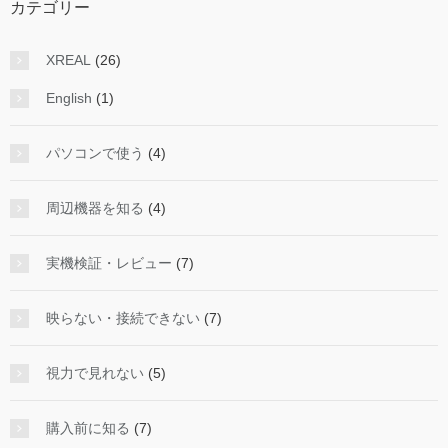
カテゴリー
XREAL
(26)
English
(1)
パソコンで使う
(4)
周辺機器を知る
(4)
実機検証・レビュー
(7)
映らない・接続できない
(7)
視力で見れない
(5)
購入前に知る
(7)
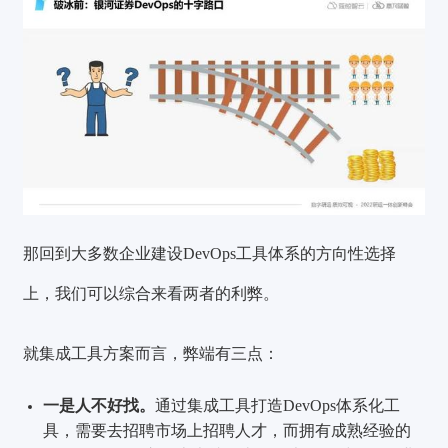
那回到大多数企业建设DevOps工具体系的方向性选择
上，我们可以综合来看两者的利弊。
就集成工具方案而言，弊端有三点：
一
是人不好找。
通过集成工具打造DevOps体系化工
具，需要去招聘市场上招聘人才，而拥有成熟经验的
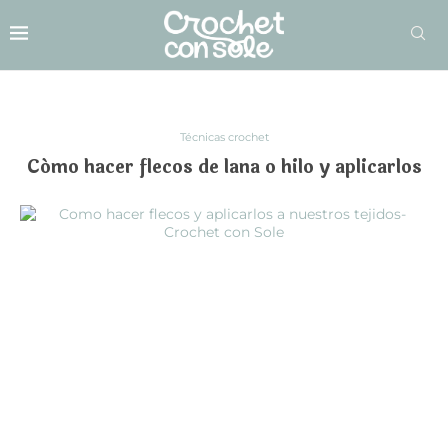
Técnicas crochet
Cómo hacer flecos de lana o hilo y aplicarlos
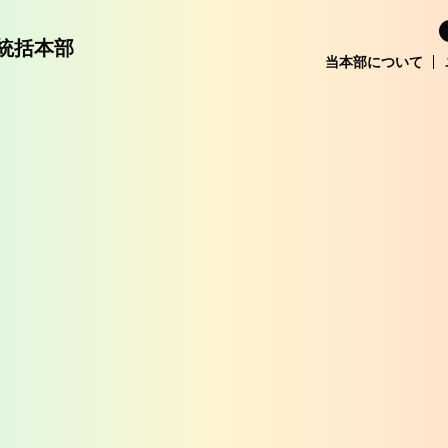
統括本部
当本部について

_WHAT TO DO:_ Please return the full listing exactly as given, with the images left out.

_REPLY TO THE EXERCISE:_
カテゴリー
XREAL
(26)
English
(1)
パソコンで使う
(4)
周辺機器を知る
(4)
実機検証・レビュー
(7)
映らない・接続できない
(7)
視力で見れない
(5)
購入前に知る
(7)
那回到大多数企业建设DevOps工具体系的方向性选择
上，我们可以综合来看两者的利弊。
就集成工具方案而言，弊端有三点：
一
是人不好找。
通过集成工具打造DevOps体系化工
具，需要去招聘市场上招聘人才，而拥有成熟经验的
Técnicas crochet
Cómo hacer flecos de lana o hilo y aplicarlos
統括本部
当本部について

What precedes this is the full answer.